Summary
Defence spending costs money. But not spending money on defence can cost even more money, if you're threatened by an aggressive neighbour.
Therefore the choice is not "guns versus butter", rather it is "guns versus no butter because the people with guns stole it".
(Does the one on the left look a bit like Elon Musk to you as well?)
Examples of guns-versus-butter thinking
Recently many people has suggested that it is wasteful to spend more money on defence. Some have used the guns versus butter analogy. Here are two examples:
(1) Michelle O’Neill, First Minister of Northern Ireland, recently said:
“..a time when public services are being cut…when we have endured 14 years of austerity…when winter fuel allowance is cut from old age pensioners…I would rather see money invested in public services than weapons of war.”
(2) In an article titled The Arms Industry is just going to make us poorer, Kevin Crane wrote:
[Starmer will] commit absolutely to the massive increases in what is euphemistically called ‘defence spending’: that is to say, diverting even more public money away from keeping ordinary people healthy, sheltered, educated and nourished and giving it to arms companies instead. This is obviously the new consensus across Europe, being backed by governments and political parties on both the right and left.
Threats from Putin and Trump
Right now, Putin is invading a European country, Ukraine, partly in order to seize its mineral wealth.
And Trump is also making threats:
against Ukraine which he expects to just hand over their minerals in return for nothing
against Canada, which he wants to annex and turn into the USA's 51st state,
against Greenland (which is part of Denmark) which he also wants to annex.
against Panama; Trump has said he will take the Panama Canal by force
So what form might coercion against the UK take? One possibility is that Trump might ask/coerce the UK to sign a trade deal that opens up the NHS to being plundered by the US healthcare industry. This is something he suggested in 2019:
Donald Trump has declared he wants the NHS to be on the table in any US-UK trade deal
And more recently in 2025:
Donald Trump has put the possibility of a long-awaited UK-US trade deal back on the table [...] Health Secretary Wes Streeting said [...] patients could be offered up for medical research.
(As an aside, am I the only one who read “offered up for medical research” and imagined it as “ritually sacrificed to appease angry gods”?)
The USA is also likely to make other proposals on trade that are very much slanted towards US interests and against UK interests. They’ve always done this to some extent, because US foreign and trade policy is controlled by commercial interests, but under Trump are likely to do it a lot more.
Furthermore, if Putin succeeds it controlling large parts of eastern Europe, him and Trump together may well control the supply of certain raw materials, which could also be used as leverage to coerce Britain and other European countries into signing unfavourable trade treaties.

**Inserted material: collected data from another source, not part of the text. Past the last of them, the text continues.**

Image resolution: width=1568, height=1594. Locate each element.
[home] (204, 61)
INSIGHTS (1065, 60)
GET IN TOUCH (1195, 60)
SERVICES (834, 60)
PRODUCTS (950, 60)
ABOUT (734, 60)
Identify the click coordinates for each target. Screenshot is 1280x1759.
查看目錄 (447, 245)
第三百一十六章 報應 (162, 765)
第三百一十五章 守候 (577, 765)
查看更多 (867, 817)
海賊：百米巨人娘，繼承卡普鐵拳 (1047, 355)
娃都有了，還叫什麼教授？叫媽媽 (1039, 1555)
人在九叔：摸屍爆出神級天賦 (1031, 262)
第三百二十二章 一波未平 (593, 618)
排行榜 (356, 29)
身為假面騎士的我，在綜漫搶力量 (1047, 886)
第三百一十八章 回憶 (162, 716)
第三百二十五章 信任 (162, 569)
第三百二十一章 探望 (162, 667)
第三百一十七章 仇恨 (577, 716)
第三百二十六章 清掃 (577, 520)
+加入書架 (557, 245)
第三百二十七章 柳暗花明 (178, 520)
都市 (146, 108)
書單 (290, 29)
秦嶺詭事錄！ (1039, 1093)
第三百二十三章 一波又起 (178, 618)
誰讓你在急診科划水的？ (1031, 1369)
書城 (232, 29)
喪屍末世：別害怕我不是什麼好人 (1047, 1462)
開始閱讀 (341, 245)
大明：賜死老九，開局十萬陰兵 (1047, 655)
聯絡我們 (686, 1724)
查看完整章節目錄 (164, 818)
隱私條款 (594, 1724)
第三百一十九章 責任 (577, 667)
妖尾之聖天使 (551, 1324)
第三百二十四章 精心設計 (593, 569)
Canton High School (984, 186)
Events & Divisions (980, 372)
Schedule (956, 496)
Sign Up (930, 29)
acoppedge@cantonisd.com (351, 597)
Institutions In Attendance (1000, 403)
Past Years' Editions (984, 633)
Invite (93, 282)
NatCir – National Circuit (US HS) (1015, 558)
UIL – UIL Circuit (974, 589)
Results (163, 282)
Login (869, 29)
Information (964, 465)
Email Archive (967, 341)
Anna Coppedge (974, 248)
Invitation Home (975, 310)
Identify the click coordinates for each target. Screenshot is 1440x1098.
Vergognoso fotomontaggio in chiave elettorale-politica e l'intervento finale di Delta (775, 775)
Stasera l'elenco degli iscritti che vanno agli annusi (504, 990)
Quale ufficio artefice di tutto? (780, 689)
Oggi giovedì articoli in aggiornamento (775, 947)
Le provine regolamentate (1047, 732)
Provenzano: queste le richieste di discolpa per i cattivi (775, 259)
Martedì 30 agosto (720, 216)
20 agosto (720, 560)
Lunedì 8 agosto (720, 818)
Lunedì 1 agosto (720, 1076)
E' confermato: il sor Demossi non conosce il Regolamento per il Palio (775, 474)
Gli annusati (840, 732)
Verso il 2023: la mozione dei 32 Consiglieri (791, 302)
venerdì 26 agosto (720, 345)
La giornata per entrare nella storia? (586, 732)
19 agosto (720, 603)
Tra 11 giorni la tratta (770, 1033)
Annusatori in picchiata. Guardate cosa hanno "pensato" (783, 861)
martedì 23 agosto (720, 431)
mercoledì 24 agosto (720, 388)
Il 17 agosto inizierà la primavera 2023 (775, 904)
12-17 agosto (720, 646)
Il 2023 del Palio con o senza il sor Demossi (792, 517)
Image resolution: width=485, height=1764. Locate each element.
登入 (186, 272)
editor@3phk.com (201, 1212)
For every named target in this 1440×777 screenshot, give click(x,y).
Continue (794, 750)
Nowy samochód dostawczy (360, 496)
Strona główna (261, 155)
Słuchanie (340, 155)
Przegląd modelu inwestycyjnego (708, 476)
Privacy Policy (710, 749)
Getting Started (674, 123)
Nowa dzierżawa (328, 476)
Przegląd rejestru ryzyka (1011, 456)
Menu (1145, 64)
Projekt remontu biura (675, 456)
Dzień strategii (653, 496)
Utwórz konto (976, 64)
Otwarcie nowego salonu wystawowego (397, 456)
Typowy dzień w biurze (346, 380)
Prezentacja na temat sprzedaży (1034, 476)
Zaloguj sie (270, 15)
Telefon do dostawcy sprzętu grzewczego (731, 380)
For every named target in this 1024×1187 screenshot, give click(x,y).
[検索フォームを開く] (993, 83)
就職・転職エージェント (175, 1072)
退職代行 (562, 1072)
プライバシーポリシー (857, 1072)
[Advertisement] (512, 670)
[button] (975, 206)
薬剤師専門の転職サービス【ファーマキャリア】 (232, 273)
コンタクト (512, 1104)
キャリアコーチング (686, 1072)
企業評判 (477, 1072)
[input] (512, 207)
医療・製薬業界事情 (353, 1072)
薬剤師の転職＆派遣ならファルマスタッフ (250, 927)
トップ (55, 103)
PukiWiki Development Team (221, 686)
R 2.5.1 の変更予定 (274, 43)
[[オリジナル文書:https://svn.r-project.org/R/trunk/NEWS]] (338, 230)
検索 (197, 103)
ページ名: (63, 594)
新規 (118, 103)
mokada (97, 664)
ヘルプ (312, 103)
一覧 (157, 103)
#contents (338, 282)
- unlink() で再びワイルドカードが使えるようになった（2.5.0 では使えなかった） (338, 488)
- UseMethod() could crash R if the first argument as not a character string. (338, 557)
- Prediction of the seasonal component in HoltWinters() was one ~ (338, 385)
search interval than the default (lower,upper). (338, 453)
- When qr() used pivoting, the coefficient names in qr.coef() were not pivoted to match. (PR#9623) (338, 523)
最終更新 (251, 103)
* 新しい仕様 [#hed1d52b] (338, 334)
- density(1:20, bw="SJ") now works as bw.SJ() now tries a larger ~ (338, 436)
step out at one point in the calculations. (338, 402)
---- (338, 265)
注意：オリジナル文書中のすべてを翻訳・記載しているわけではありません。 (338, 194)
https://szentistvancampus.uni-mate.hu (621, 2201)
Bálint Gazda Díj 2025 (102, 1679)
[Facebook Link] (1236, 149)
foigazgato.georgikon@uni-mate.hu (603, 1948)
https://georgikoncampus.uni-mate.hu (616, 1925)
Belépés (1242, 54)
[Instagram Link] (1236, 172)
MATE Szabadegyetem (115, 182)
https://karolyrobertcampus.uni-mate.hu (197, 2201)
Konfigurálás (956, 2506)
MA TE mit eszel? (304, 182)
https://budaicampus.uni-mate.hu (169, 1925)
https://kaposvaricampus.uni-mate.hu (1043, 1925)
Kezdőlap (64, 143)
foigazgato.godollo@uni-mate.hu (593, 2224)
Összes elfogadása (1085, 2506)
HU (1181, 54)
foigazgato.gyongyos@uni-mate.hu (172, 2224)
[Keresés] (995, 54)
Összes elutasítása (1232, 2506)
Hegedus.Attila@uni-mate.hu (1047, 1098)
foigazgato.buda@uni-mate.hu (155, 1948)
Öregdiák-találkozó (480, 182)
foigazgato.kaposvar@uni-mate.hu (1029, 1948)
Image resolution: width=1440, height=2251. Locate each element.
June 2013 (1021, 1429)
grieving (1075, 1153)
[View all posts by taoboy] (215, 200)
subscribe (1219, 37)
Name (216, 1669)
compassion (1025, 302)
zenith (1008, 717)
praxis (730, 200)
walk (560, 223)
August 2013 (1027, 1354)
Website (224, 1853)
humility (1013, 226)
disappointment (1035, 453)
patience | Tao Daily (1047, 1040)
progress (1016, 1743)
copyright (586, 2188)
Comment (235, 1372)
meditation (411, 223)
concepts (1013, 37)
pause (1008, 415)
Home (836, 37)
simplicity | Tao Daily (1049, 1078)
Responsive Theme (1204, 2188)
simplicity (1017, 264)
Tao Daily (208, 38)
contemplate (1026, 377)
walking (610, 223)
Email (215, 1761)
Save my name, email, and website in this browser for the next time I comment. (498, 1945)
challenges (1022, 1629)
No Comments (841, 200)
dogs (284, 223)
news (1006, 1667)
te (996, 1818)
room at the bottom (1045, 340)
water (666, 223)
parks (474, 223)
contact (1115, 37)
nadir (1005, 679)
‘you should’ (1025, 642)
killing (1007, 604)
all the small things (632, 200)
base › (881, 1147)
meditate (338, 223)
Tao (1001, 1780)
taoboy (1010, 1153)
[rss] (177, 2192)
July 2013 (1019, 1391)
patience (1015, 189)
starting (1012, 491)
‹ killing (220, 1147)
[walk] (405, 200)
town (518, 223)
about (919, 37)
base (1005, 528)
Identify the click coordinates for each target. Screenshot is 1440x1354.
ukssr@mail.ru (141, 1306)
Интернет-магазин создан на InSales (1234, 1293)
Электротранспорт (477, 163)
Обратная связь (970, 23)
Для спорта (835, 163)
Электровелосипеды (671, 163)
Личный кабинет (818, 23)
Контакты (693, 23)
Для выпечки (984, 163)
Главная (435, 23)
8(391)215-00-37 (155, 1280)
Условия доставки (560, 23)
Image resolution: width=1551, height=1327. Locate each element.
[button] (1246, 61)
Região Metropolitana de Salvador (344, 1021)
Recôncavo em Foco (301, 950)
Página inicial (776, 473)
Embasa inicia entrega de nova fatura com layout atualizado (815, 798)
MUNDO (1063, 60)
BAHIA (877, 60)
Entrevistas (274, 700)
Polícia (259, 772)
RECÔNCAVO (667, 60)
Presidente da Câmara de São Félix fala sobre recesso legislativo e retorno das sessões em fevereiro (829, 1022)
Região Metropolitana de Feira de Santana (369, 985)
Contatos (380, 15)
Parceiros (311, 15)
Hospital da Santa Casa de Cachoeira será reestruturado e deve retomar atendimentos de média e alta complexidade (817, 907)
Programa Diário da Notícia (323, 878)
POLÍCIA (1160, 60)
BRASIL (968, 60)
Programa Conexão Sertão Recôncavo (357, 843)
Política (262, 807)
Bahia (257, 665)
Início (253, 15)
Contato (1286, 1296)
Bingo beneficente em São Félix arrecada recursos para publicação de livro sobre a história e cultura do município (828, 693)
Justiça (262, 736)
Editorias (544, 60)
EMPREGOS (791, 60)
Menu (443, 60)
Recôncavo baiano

European defence is British defence and vice versa
This last example suggests that the UK shouldn't think purely of itself in terms of defence but as the whole of Europe acting as a whole unit with collective defence. This includes the EU countries and the UK, and also Norway, Iceland and Turkey.
As well as Europe, we should also allow other interested countries to join our defensive alliance. I've already mentioned Canada and Panama, both of which speak European languages and are therefore culturally European. Other countries that might be interested include Australia (which UK is collaborating with to build submarines) and Japan (which UK is collaborating with to build next-generation fighter aircraft).
In general, the bigger and stronger a defensive alliance, the less likely it is that coercion will be used against it.
Conclusion
In a dangerous worldwide security environment, it may well make sense and save money in the long term for a country to spend more on defence, because if it doesn't it may end up paying a lot more if a rival decides to take its wealth by force or economic coercion.
I believe this is true of the UK right now; therefore the UK should spend more on defence. It should also seek allies, most of which will be in Europe.
Prime Minister Keir Starmer is planning to raise defence spending from the current 2.3% of GDP to 3.0% of GDP. That extra 0.7% is a lot less than we'll end up paying if Putin and Trump have their way with us. (And in any case 3% isn’t very much, historically speaking — it was 5% as late as 1983, and in the 1960s exceeded 6%).
As well as increasing defence spending, Starmer should look to co-operating with other European countries closely, by rejoining the EU (which would save money by boosting the economy) and by forming/joining a European Military Alliance.
Olive oil is better than butter anyway, it is cruelty-free and better for your health.